Histoire d'une famille en danger parce que monsieur fricote avec sa secrétaire et parce qu'il a mis de côté un dossier qui pouvait atténuer la peine de celui qu'il défendait quatorze ans plus tôt. C'est ce dernier, interprété par De Niro, qui revient se venger. Remake d'un film de Jack Lee Thompson où Mitchum était le taulard, Peck l'avocat. Ce qui est effrayant c'est cette idée de vengeance absolue qui traverse les années, elle devient une obsession et prend des proportions démesurées. Ce qui est intéressant c'est que Cody peut être l'incarnation de la mauvaise conscience de Sam, l'avocat. Lecture judéo-chrétienne qui irradie les films de Scorsese. Cody est une émanation religieuse primaire, un Travis Bickle qui ne vient pas sauver la pute innocente mais qui veut ruiner la vie factice que mène le père de cette famille respectable. Un père admirablement joué par Nick Nolte qui devra vivre l'enfer pour pouvoir être purifié de ses démons, à la manière de Ray Ferrier dans War of the Worlds ou de Bill Harford dans Eyes Wide Shut. Les pères ont du mal à imposer le respect dans le cinéma moderne, ils doivent le gagner. C'est peut-être un signe de décadence, à creuser... Ces anneaux filmés en gros plan puis en effet négatif montrent l'aspect factice de cette union, Leigh se relèvera après l'amour (métaphore sexuelle du feu d'artifice, cadré dans la fenêtre pour Sam, débordant pour Max), insatisfaite et voyant Cody avec une certaine ambiguïté.
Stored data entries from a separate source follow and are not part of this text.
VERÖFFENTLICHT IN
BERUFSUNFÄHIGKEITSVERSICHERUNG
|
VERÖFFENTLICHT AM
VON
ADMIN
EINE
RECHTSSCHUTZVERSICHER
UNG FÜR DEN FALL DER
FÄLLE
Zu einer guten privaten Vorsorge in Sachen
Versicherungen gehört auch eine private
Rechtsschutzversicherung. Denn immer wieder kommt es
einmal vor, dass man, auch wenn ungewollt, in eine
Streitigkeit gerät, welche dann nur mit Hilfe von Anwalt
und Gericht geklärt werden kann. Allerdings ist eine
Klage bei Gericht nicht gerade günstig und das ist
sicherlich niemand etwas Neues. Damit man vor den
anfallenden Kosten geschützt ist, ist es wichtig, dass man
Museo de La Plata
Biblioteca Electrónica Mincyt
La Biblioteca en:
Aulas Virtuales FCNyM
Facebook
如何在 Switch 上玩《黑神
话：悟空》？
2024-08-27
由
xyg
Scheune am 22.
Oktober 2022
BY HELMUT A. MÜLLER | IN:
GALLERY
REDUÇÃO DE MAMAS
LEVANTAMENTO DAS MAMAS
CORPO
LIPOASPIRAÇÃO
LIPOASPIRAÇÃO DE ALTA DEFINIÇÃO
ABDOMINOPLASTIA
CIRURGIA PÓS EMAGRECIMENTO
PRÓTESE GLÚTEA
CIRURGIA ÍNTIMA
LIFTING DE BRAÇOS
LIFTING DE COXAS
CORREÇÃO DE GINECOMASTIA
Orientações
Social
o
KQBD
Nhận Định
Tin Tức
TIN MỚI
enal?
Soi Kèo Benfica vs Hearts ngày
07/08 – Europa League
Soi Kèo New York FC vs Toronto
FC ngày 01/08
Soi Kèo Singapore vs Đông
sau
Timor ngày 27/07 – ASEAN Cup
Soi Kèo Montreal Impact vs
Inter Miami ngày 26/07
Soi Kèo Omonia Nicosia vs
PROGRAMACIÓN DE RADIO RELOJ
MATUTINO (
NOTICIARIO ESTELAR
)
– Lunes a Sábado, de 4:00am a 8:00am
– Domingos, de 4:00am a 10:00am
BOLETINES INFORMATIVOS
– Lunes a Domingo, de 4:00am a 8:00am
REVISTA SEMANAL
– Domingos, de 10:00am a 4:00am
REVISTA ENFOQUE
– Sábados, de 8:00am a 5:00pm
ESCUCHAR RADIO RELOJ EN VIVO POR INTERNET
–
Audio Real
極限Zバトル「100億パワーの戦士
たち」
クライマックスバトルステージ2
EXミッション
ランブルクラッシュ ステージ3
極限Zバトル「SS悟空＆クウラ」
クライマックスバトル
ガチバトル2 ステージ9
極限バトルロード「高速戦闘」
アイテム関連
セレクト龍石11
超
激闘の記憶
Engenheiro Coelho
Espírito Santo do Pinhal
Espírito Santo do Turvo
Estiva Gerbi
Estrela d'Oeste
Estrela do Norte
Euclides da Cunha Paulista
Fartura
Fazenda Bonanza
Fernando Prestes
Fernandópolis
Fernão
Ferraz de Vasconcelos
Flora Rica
Cody est une créature qui revient de loin pour permettre à Sam d'expier ses fautes, c'est la bête intérieure, superbe plan qui voit Cody quitter le dessous du véhicule de Sam, un témoin le voit et le regarde comme s'il était le diable fait chair.
A bien y regarder Sam est un peu con, il ne cesse d'échouer dans ses tentatives de se débarrasser de Cody. Il faut même une intervention heureuse (divine ?) pour qu'il ne tombe pas dans le meurtre (passage de la pierre à la fin). Il aurait fallu qu'un autre Cody revienne pour lui offrir une troisième chance.
La famille, équilibre fragile qu'il faut ménager...
Scorsese filme toujours avec efficacité et inventivité sans pour autant multiplier les effets gratuits, le montage est aussi rigoureux et enthousiasmant. Film de commande stimulant qui remplit le contrat avec un soupçon de sophistication.